- What this task involves -
From the records that follow, return exactly the lines beginning at the one that contains "Відеоспостереження" and ending at the one that contains "W obliczu rosnących", pictures left out.

- Provided records -
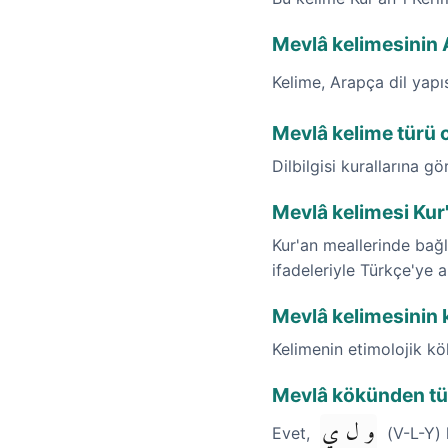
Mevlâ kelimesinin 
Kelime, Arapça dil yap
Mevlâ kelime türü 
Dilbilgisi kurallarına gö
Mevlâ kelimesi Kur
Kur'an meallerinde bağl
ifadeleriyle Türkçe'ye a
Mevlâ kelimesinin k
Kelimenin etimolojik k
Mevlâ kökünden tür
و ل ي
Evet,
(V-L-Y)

--

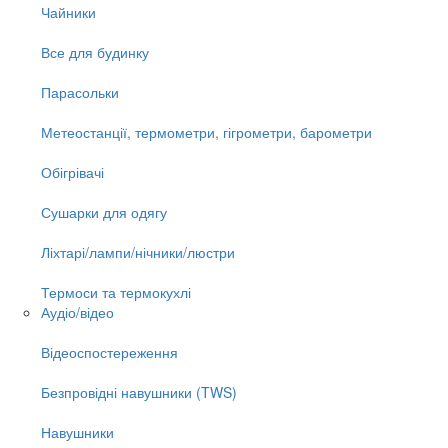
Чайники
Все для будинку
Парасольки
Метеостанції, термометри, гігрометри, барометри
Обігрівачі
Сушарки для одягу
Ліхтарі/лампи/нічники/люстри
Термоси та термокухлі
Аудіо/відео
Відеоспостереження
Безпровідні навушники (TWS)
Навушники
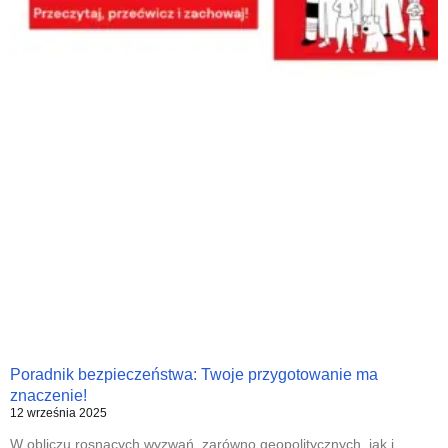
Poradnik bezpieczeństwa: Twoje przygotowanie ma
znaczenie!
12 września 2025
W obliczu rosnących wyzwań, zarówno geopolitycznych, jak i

- Reply -
Відеоспостереження
Безпровідні навушники (TWS)
Навушники
Poradnik bezpieczeństwa: Twoje przygotowanie ma
znaczenie!
12 września 2025
W obliczu rosnących wyzwań, zarówno geopolitycznych, jak i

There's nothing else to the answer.